*Input data:*
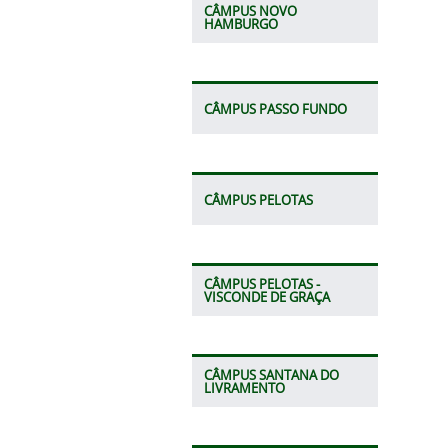
CÂMPUS NOVO
HAMBURGO
CÂMPUS PASSO FUNDO
CÂMPUS PELOTAS
CÂMPUS PELOTAS -
VISCONDE DE GRAÇA
CÂMPUS SANTANA DO
LIVRAMENTO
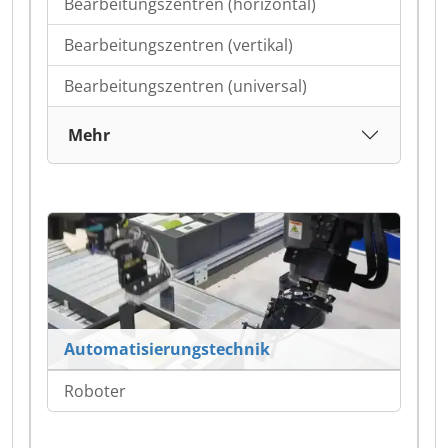
Bearbeitungszentren (horizontal)
Bearbeitungszentren (vertikal)
Bearbeitungszentren (universal)
Mehr
Automatisierungstechnik
Roboter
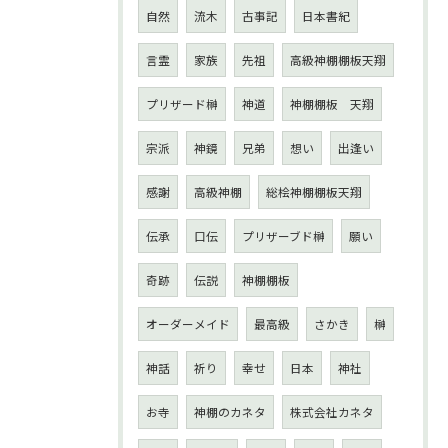
自然
流木
古事記
日本書紀
言霊
家族
先祖
高級神棚棚板天翔
プリザード榊
神道
神棚棚板 天翔
宗派
神鏡
兄弟
想い
出逢い
感謝
高級神棚
総桧神棚棚板天翔
伝承
口伝
プリザーブド榊
願い
奇跡
伝説
神棚棚板
オーダーメイド
最高級
さかき
榊
神話
祈り
幸せ
日本
神社
お寺
神棚のカネタ
株式会社カネタ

*Task to complete:* All lines of the data above that include the word "Bearbeitungszentren" must be shown.

*Response for this exercise:*
Bearbeitungszentren (horizontal)
Bearbeitungszentren (vertikal)
Bearbeitungszentren (universal)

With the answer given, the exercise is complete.